[RECORDS SUPPLIED]

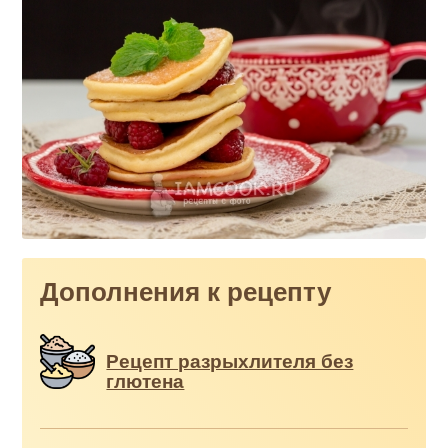
Дополнения к рецепту
Рецепт разрыхлителя без
глютена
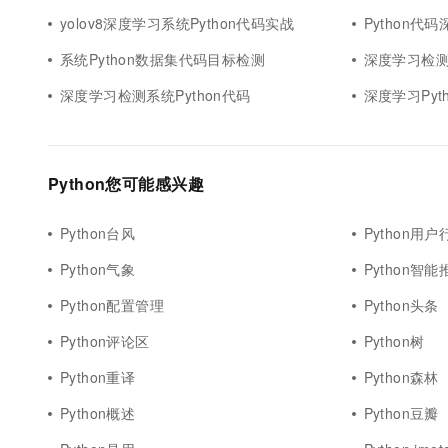
yolov8深度学习系统Python代码实战
Python代
系统Python数据集代码目标检测
深度学习检测P
深度学习检测系统Python代码
深度学习Pyth
Python您可能感兴趣
Python台风
Python用户
Python气象
Python智能
Python配置管理
Python头条
Python评论区
Python树
Python重译
Python森林
Python概述
Python豆瓣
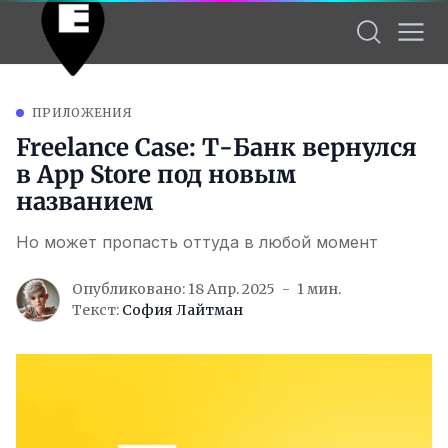
ПРИЛОЖЕНИЯ
Freelance Case: Т-Банк вернулся
в App Store под новым
названием
Но может пропасть оттуда в любой момент
Опубликовано: 18 Апр. 2025
1 мин.
Текст:
София Лайтман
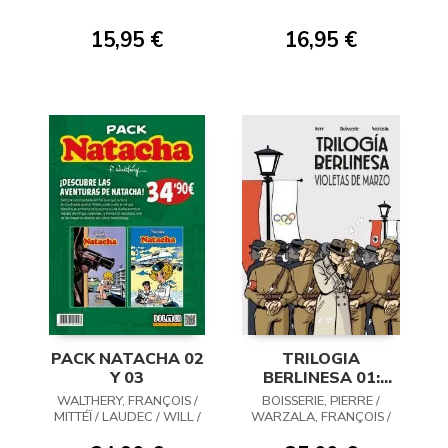
15,95 €
16,95 €
PACK NATACHA 02
TRILOGIA
Y 03
BERLINESA 01:
VIOLETAS DE
WALTHERY, FRANÇOIS /
BOISSERIE, PIERRE /
MARZO
MITTÉÏ / LAUDEC / WILL /
WARZALA, FRANÇOIS /
WASTERLAIN
KERR, PHILIP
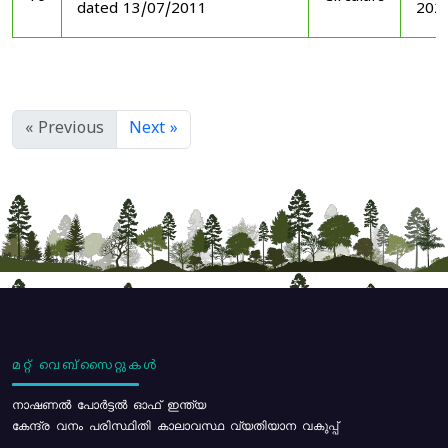
dated 13/07/2011
202
« Previous
Next »
മറ്റ് വെബ്സൈറ്റുകൾ
നാഷണൽ പോർട്ടൽ ഓഫ് ഇന്ത്യ
കേന്ദ്ര വനം പരിസ്ഥിതി കാലാവസ്ഥ വ്യതിയാന വകുപ്പ്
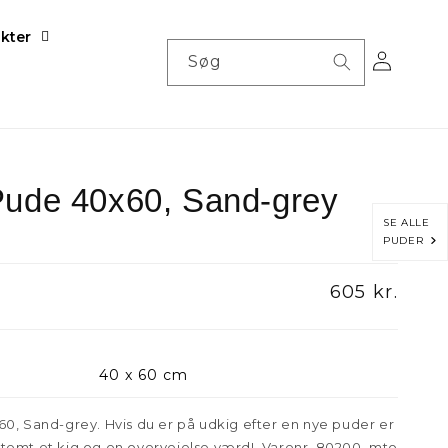
kter
Log
Søg
ind
Pude 40x60, Sand-grey
SE ALLE
PUDER
Normalpris
605 kr.
40 x 60 cm
0, Sand-grey. Hvis du er på udkig efter en nye puder er
temt et kig og en overvejelse værd!. Varenr. 80200_mto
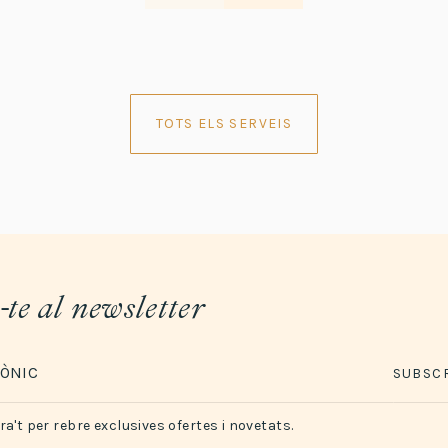
TOTS ELS SERVEIS
te al newsletter
SUBSCR
ra't per rebre exclusives ofertes i novetats.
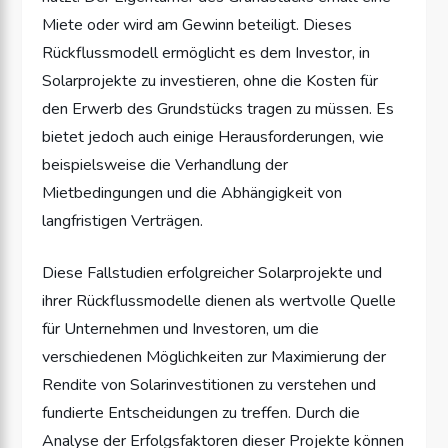
Miete oder wird am Gewinn beteiligt. Dieses
Rückflussmodell ermöglicht es dem Investor, in
Solarprojekte zu investieren, ohne die Kosten für
den Erwerb des Grundstücks tragen zu müssen. Es
bietet jedoch auch einige Herausforderungen, wie
beispielsweise die Verhandlung der
Mietbedingungen und die Abhängigkeit von
langfristigen Verträgen.
Diese Fallstudien erfolgreicher Solarprojekte und
ihrer Rückflussmodelle dienen als wertvolle Quelle
für Unternehmen und Investoren, um die
verschiedenen Möglichkeiten zur Maximierung der
Rendite von Solarinvestitionen zu verstehen und
fundierte Entscheidungen zu treffen. Durch die
Analyse der Erfolgsfaktoren dieser Projekte können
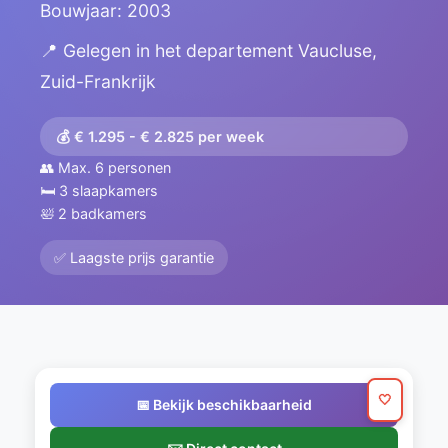
Bouwjaar: 2003
📍 Gelegen in het departement Vaucluse,
Zuid-Frankrijk
💰 € 1.295 - € 2.825 per week
👥 Max. 6 personen
🛏️ 3 slaapkamers
🛀 2 badkamers
✅ Laagste prijs garantie
🤍
📅 Bekijk beschikbaarheid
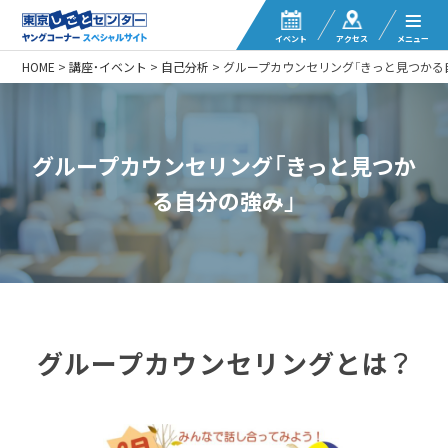
イベント
アクセス
メニュー
HOME
>
講座・イベント
>
自己分析
>
グループカウンセリング「きっと見つかる
グループカウンセリング「きっと見つか
る自分の強み」
グループカウンセリングとは？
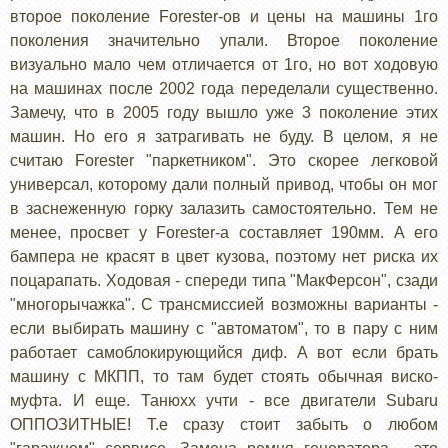
второе поколение Forester-ов и цены на машины 1го
поколения значительно упали. Второе поколение
визуально мало чем отличается от 1го, но вот ходовую
на машинах после 2002 года переделали существенно.
Замечу, что в 2005 году вышло уже 3 поколение этих
машин. Но его я затрагивать не буду. В целом, я не
считаю Forester "паркетником". Это скорее легковой
универсал, которому дали полный привод, чтобы он мог
в заснеженную горку залазить самостоятельно. Тем не
менее, просвет у Forester-а составляет 190мм. А его
бампера не красят в цвет кузова, поэтому нет риска их
поцарапать. Ходовая - спереди типа "МакФерсон", сзади
"многорычажка". С трансмиссией возможны варианты -
если выбирать машину с "автоматом", то в пару с ним
работает самоблокирующийся диф. А вот если брать
машину с МКПП, то там будет стоять обычная виско-
муфта. И еще. Танюхх учти - все двигатели Subaru
ОППОЗИТНЫЕ! Т.е сразу стоит забыть о любом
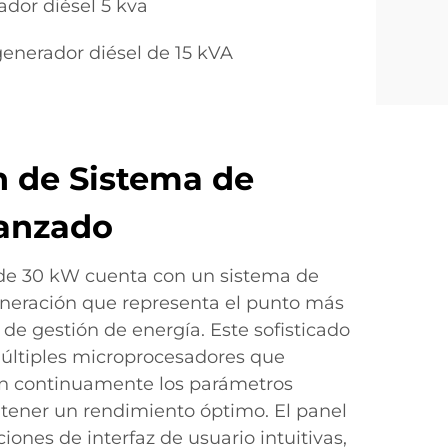
ador diésel 5 kva
generador diésel de 15 kVA
n de Sistema de
vanzado
 de 30 kW cuenta con un sistema de
eneración que representa el punto más
 de gestión de energía. Este sofisticado
últiples microprocesadores que
an continuamente los parámetros
tener un rendimiento óptimo. El panel
iones de interfaz de usuario intuitivas,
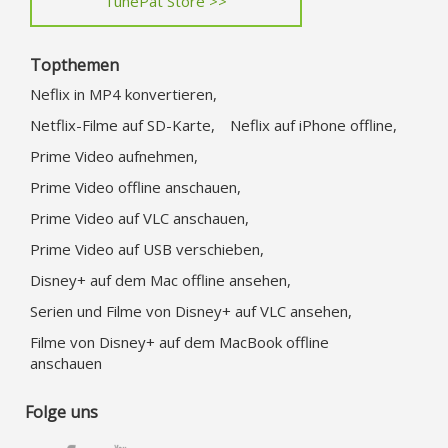
TunePat Store >>
Topthemen
Neflix in MP4 konvertieren,
Netflix-Filme auf SD-Karte,
Neflix auf iPhone offline,
Prime Video aufnehmen,
Prime Video offline anschauen,
Prime Video auf VLC anschauen,
Prime Video auf USB verschieben,
Disney+ auf dem Mac offline ansehen,
Serien und Filme von Disney+ auf VLC ansehen,
Filme von Disney+ auf dem MacBook offline
anschauen
Folge uns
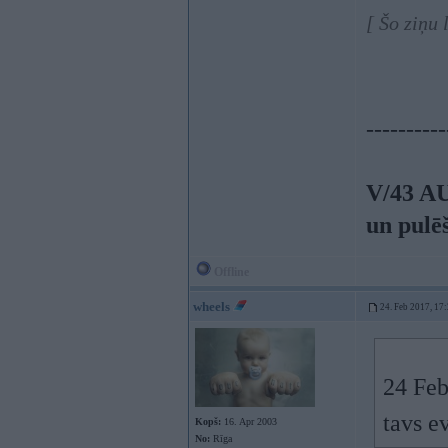
[ Šo ziņu
----------
V/43 A
un pulē
Offline
wheels
24. Feb 2017, 17
24 Feb
tavs e
Kopš:
16. Apr 2003
No:
Rīga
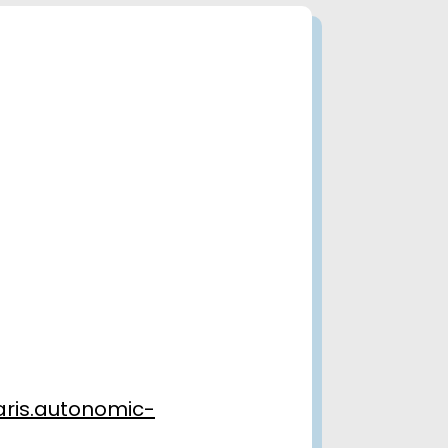
aris.autonomic-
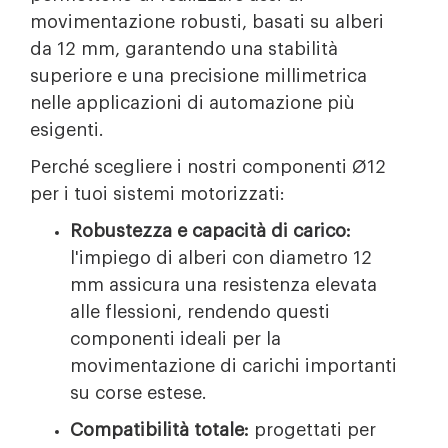
movimentazione robusti, basati su alberi
da 12 mm, garantendo una stabilità
superiore e una precisione millimetrica
nelle applicazioni di automazione più
esigenti.
Perché scegliere i nostri componenti Ø12
per i tuoi sistemi motorizzati:
Robustezza e capacità di carico:
l'impiego di alberi con diametro 12
mm assicura una resistenza elevata
alle flessioni, rendendo questi
componenti ideali per la
movimentazione di carichi importanti
su corse estese.
Compatibilità totale:
progettati per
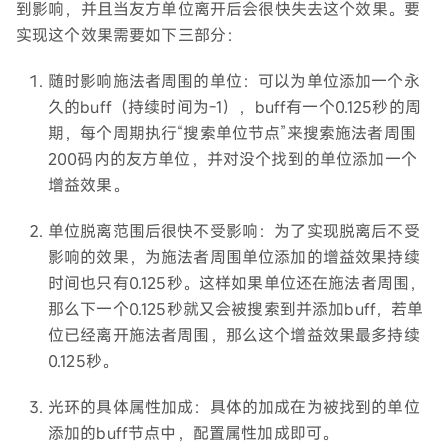
到影响，并且当友方单位离开后会很快失去这个效果。要
实现这个效果需要如下三部分：
随时影响施法者周围的单位：可以为单位添加一个永
久的buff（持续时间为-1），buff有一个0.125秒的周
期，每个周期执行“搜索单位节点”来搜索施法者周围
200码内的友方单位，并对没个找到的单位添加一个
增益效果。
单位脱离范围后很快不受影响：为了实现脱离后不受
影响的效果，为施法者周围单位添加的增益效果持续
时间也只有0.125秒。这样如果单位还在施法者周围，
那么下一个0.125秒就又会被搜索到并添加buff，若单
位已经离开施法者周围，那么这个增益效果最多持续
0.125秒。
光环的具体属性加成：具体的加成在为被找到的单位
添加的buff节点中，配置属性加成即可。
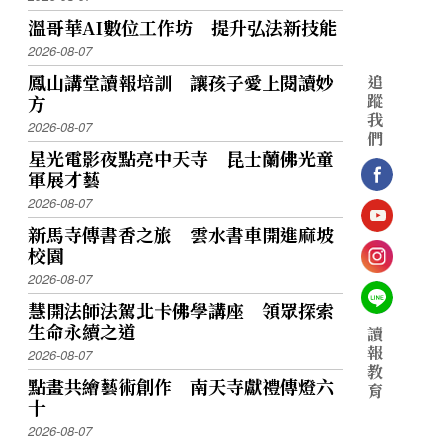
溫哥華AI數位工作坊 提升弘法新技能
2026-08-07
鳳山講堂讀報培訓 讓孩子愛上閱讀妙
追
蹤
方
我
2026-08-07
們
星光電影夜點亮中天寺 昆士蘭佛光童
軍展才藝
2026-08-07
新馬寺傳書香之旅 雲水書車開進麻坡
校園
2026-08-07
慧開法師法駕北卡佛學講座 領眾探索
生命永續之道
讀
報
2026-08-07
教
點畫共繪藝術創作 南天寺獻禮傳燈六
育
十
2026-08-07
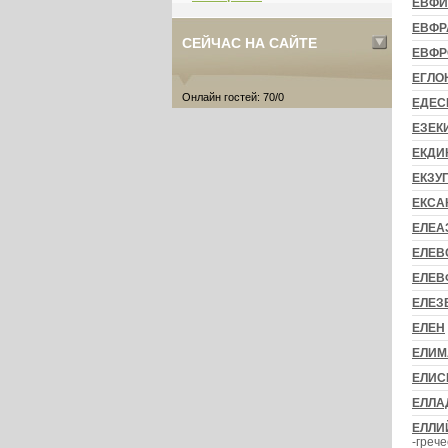
ЕВФ
ЕВФР
СЕЙЧАС НА САЙТЕ
ЕВФР
ЕГЛО
Онлайн гостей: 70/0
ЕДЕС
ЕЗЕК
ЕКДИ
ЕКЗУ
ЕКСА
ЕЛЕА
ЕЛЕВ
ЕЛЕВ
ЕЛЕЗ
ЕЛЕН
ЕЛИМ
ЕЛИС
ЕЛЛА
ЕЛЛИ
-греч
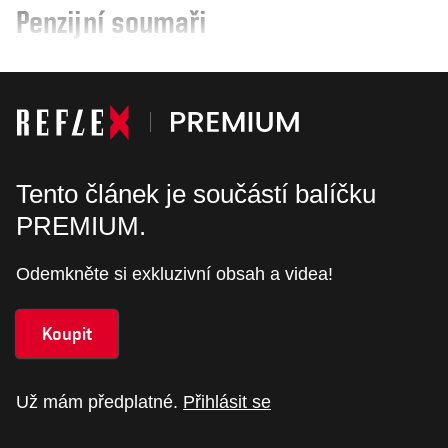
Penzijní soumaři
Tento článek je součástí balíčku
PREMIUM.
Odemkněte si exkluzivní obsah a videa!
Koupit
Už mám předplatné.
Přihlásit se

[/RECORDS SUPPLIED]

● TASK DESCRIPTION: In copying the listing, reproduce each line exactly and omit the pictures.

● TASK RESULT:
Дополнения к рецепту
Рецепт разрыхлителя без
глютена
yolov8深度学习系统Python代码实战
Python代
系统Python数据集代码目标检测
深度学习检测P
深度学习检测系统Python代码
深度学习Pyth
Python您可能感兴趣
Python台风
Python用户
Python气象
Python智能
Python配置管理
Python头条
Python评论区
Python树
Python重译
Python森林
Python概述
Python豆瓣
ПРИЛОЖЕНИЯ
Freelance Case: Т-Банк вернулся
в App Store под новым
названием
Но может пропасть оттуда в любой момент
Опубликовано: 18 Апр. 2025
1 мин.
Текст:
София Лайтман
15,95 €
16,95 €
PACK NATACHA 02
TRILOGIA
Y 03
BERLINESA 01:
VIOLETAS DE
WALTHERY, FRANÇOIS /
BOISSERIE, PIERRE /
MARZO
MITTÉÏ / LAUDEC / WILL /
WARZALA, FRANÇOIS /
WASTERLAIN
KERR, PHILIP
dated 13/07/2011
202
« Previous
Next »
മറ്റ് വെബ്സൈറ്റുകൾ
നാഷണൽ പോർട്ടൽ ഓഫ് ഇന്ത്യ
കേന്ദ്ര വനം പരിസ്ഥിതി കാലാവസ്ഥ വ്യതിയാന വകുപ്പ്
kter
Log
Søg
ind
Pude 40x60, Sand-grey
SE ALLE
PUDER
Normalpris
605 kr.
40 x 60 cm
0, Sand-grey. Hvis du er på udkig efter en nye puder er
temt et kig og en overvejelse værd!. Varenr. 80200_mto
TOTS ELS SERVEIS
te al newsletter
SUBSCR
ra't per rebre exclusives ofertes i novetats.
Miete oder wird am Gewinn beteiligt. Dieses
Rückflussmodell ermöglicht es dem Investor, in
Solarprojekte zu investieren, ohne die Kosten für
den Erwerb des Grundstücks tragen zu müssen. Es
bietet jedoch auch einige Herausforderungen, wie
beispielsweise die Verhandlung der
Mietbedingungen und die Abhängigkeit von
langfristigen Verträgen.
Diese Fallstudien erfolgreicher Solarprojekte und
ihrer Rückflussmodelle dienen als wertvolle Quelle
für Unternehmen und Investoren, um die
verschiedenen Möglichkeiten zur Maximierung der
Rendite von Solarinvestitionen zu verstehen und
fundierte Entscheidungen zu treffen. Durch die
Analyse der Erfolgsfaktoren dieser Projekte können
Bouwjaar: 2003
📍 Gelegen in het departement Vaucluse,
Zuid-Frankrijk
💰 € 1.295 - € 2.825 per week
👥 Max. 6 personen
🛏️ 3 slaapkamers
🛀 2 badkamers
✅ Laagste prijs garantie
🤍
📅 Bekijk beschikbaarheid
イベント
アクセス
メニュー
HOME
>
講座・イベント
>
自己分析
>
グループカウンセリング「きっと見つかる
グループカウンセリング「きっと見つか
る自分の強み」
グループカウンセリングとは？
второе поколение Forester-ов и цены на машины 1го
поколения значительно упали. Второе поколение
визуально мало чем отличается от 1го, но вот ходовую
на машинах после 2002 года переделали существенно.
Замечу, что в 2005 году вышло уже 3 поколение этих
машин. Но его я затрагивать не буду. В целом, я не
считаю Forester "паркетником". Это скорее легковой
универсал, которому дали полный привод, чтобы он мог
в заснеженную горку залазить самостоятельно. Тем не
менее, просвет у Forester-а составляет 190мм. А его
бампера не красят в цвет кузова, поэтому нет риска их
поцарапать. Ходовая - спереди типа "МакФерсон", сзади
"многорычажка". С трансмиссией возможны варианты -
если выбирать машину с "автоматом", то в пару с ним
работает самоблокирующийся диф. А вот если брать
машину с МКПП, то там будет стоять обычная виско-
муфта. И еще. Танюхх учти - все двигатели Subaru
ОППОЗИТНЫЕ! Т.е сразу стоит забыть о любом
ador diésel 5 kva
generador diésel de 15 kVA
n de Sistema de
vanzado
 de 30 kW cuenta con un sistema de
eneración que representa el punto más
 de gestión de energía. Este sofisticado
últiples microprocesadores que
an continuamente los parámetros
tener un rendimiento óptimo. El panel
iones de interfaz de usuario intuitivas,
TunePat Store >>
Topthemen
Neflix in MP4 konvertieren,
Netflix-Filme auf SD-Karte,
Neflix auf iPhone offline,
Prime Video aufnehmen,
Prime Video offline anschauen,
Prime Video auf VLC anschauen,
Prime Video auf USB verschieben,
Disney+ auf dem Mac offline ansehen,
Serien und Filme von Disney+ auf VLC ansehen,
Filme von Disney+ auf dem MacBook offline
anschauen
Folge uns
[ Šo ziņu
----------
V/43 A
un pulē
Offline
wheels
24. Feb 2017, 17
24 Feb
tavs e
Kopš:
16. Apr 2003
No:
Rīga
aris.autonomic-
movimentazione robusti, basati su alberi
da 12 mm, garantendo una stabilità
superiore e una precisione millimetrica
nelle applicazioni di automazione più
esigenti.
Perché scegliere i nostri componenti Ø12
per i tuoi sistemi motorizzati:
Robustezza e capacità di carico:
l'impiego di alberi con diametro 12
mm assicura una resistenza elevata
alle flessioni, rendendo questi
componenti ideali per la
movimentazione di carichi importanti
su corse estese.
Compatibilità totale:
progettati per
到影响，并且当友方单位离开后会很快失去这个效果。要
实现这个效果需要如下三部分：
随时影响施法者周围的单位：可以为单位添加一个永
久的buff（持续时间为-1），buff有一个0.125秒的周
期，每个周期执行“搜索单位节点”来搜索施法者周围
200码内的友方单位，并对没个找到的单位添加一个
增益效果。
单位脱离范围后很快不受影响：为了实现脱离后不受
影响的效果，为施法者周围单位添加的增益效果持续
时间也只有0.125秒。这样如果单位还在施法者周围，
那么下一个0.125秒就又会被搜索到并添加buff，若单
位已经离开施法者周围，那么这个增益效果最多持续
0.125秒。
光环的具体属性加成：具体的加成在为被找到的单位
添加的buff节点中，配置属性加成即可。
溫哥華AI數位工作坊 提升弘法新技能
2026-08-07
鳳山講堂讀報培訓 讓孩子愛上閱讀妙
追
蹤
方
我
2026-08-07
們
星光電影夜點亮中天寺 昆士蘭佛光童
軍展才藝
2026-08-07
新馬寺傳書香之旅 雲水書車開進麻坡
校園
2026-08-07
慧開法師法駕北卡佛學講座 領眾探索
生命永續之道
讀
報
2026-08-07
教
點畫共繪藝術創作 南天寺獻禮傳燈六
育
十
2026-08-07
ЕВФ
ЕВФР
СЕЙЧАС НА САЙТЕ
ЕВФР
ЕГЛО
Онлайн гостей: 70/0
ЕДЕС
ЕЗЕК
ЕКДИ
ЕКЗУ
ЕКСА
ЕЛЕА
ЕЛЕВ
ЕЛЕВ
ЕЛЕЗ
ЕЛЕН
ЕЛИМ
ЕЛИС
ЕЛЛА
ЕЛЛИ
-греч
Penzijní soumaři
Tento článek je součástí balíčku
PREMIUM.
Odemkněte si exkluzivní obsah a videa!
Koupit
Už mám předplatné.
Přihlásit se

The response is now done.